In the intermittent flashes the ugly eye of the searchlight looks in, licks phosphorus about us and ambles off into the valleys, as a cow might run the fur of her tongue over a cocklebur and calmly go to grass. No taste for rocks over there. They are out for softer game. Six more fling their deviltry from the head of Cyclops and down in the valley struggle with mist and rain.

Then, ’mid the sky’s and cannon’s belch, as a fairy into the land of demons, a thin red line is tossed gracefully over the valley from the Russian side. It reaches high over the mountains from the sea forts and above the center of the great plain falls, as a sailor casts a halyard over the yardarm on to the deck beyond. In mid-air bursts the feu de joie, the delight of fireworks, in war a spy. On other nights this deathly star bomb revealed all secret movements, but now the Japanese have allies in the mist and rain. Neither searchlight nor star bomb can penetrate the storm veil.

Now comes the crackle of infantry, followed by the pop, pop, pop, of quick-firers, the clatter of Hotchkiss howitzers, the more sprightly click of Maxims. Another assault—and they have had eleven in a week! Will they win this time? They are going for the Cock’s Comb, whose crest stands out ominously against the sky.

Boom! Bo-o-o-m! Far out of the distance a deep voice.

“The navy. That’s a twelve-inch gun. Togo’s with us to-night!” Ricalton ought to know, but who can tell? Is it a Japanese siege mortar, a Russian coast defender, field artillery, star bomb, machine gun, howitzer, or that grand bombardment from the heavens? They are all in action to-night.

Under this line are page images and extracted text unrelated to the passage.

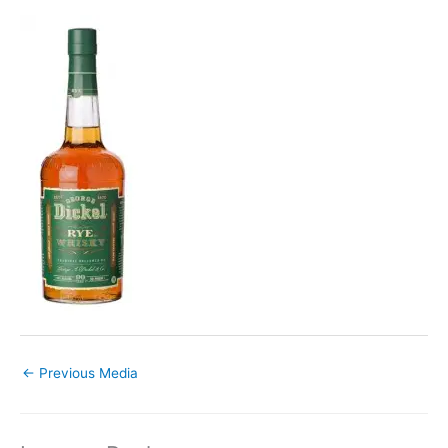
←
Previous Media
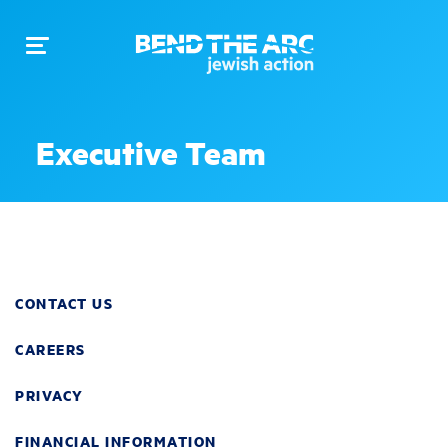
Toggle
navigation
Executive Team
CONTACT US
CAREERS
PRIVACY
FINANCIAL INFORMATION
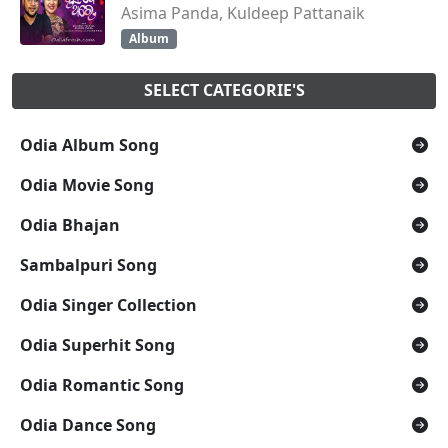
Asima Panda, Kuldeep Pattanaik
Album
SELECT CATEGORIE'S
Odia Album Song
Odia Movie Song
Odia Bhajan
Sambalpuri Song
Odia Singer Collection
Odia Superhit Song
Odia Romantic Song
Odia Dance Song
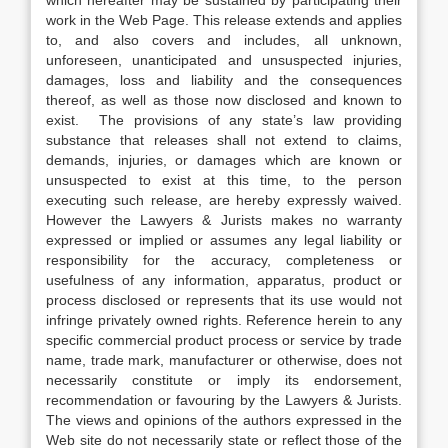
which hereafter may be sustained by participating their
work in the Web Page. This release extends and applies
to, and also covers and includes, all unknown,
unforeseen, unanticipated and unsuspected injuries,
damages, loss and liability and the consequences
thereof, as well as those now disclosed and known to
exist. The provisions of any state’s law providing
substance that releases shall not extend to claims,
demands, injuries, or damages which are known or
unsuspected to exist at this time, to the person
executing such release, are hereby expressly waived.
However the Lawyers & Jurists makes no warranty
expressed or implied or assumes any legal liability or
responsibility for the accuracy, completeness or
usefulness of any information, apparatus, product or
process disclosed or represents that its use would not
infringe privately owned rights. Reference herein to any
specific commercial product process or service by trade
name, trade mark, manufacturer or otherwise, does not
necessarily constitute or imply its endorsement,
recommendation or favouring by the Lawyers & Jurists.
The views and opinions of the authors expressed in the
Web site do not necessarily state or reflect those of the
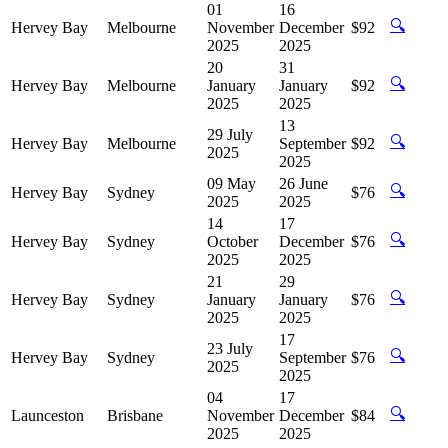
01
16
🔍
Hervey Bay
Melbourne
November
December
$92
2025
2025
20
31
🔍
Hervey Bay
Melbourne
January
January
$92
2025
2025
13
29 July
🔍
Hervey Bay
Melbourne
September
$92
2025
2025
09 May
26 June
🔍
Hervey Bay
Sydney
$76
2025
2025
14
17
🔍
Hervey Bay
Sydney
October
December
$76
2025
2025
21
29
🔍
Hervey Bay
Sydney
January
January
$76
2025
2025
17
23 July
🔍
Hervey Bay
Sydney
September
$76
2025
2025
04
17
🔍
Launceston
Brisbane
November
December
$84
2025
2025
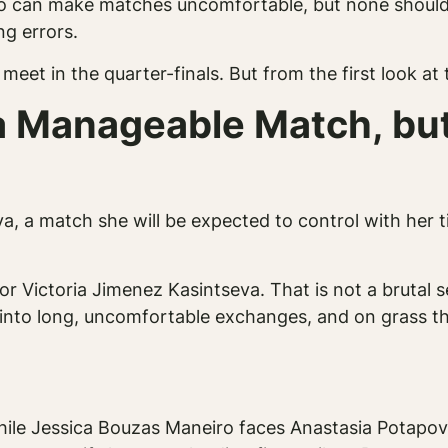
 can make matches uncomfortable, but none should f
ng errors.
eet in the quarter-finals. But from the first look at 
 Manageable Match, but
a, a match she will be expected to control with her 
r Victoria Jimenez Kasintseva. That is not a brutal s
into long, uncomfortable exchanges, and on grass th
hile Jessica Bouzas Maneiro faces Anastasia Potapov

Is it defeat or victory? Can they take the fort?

I can answer none of these questions. I only know that “a child could understand the De’il had business on his hand.”

As the crashes increase, the wind rising, the furor mounting, I throw the cart cover aside wrap the blanket more closely about me and run down the mountain. Ricalton calls, but I hear him not. The reality of this din must be known. Over my shoulder as I run the Phœnix looms up monstrous, haughty, wise and terrible, silhouetted as she was born, anon in fire.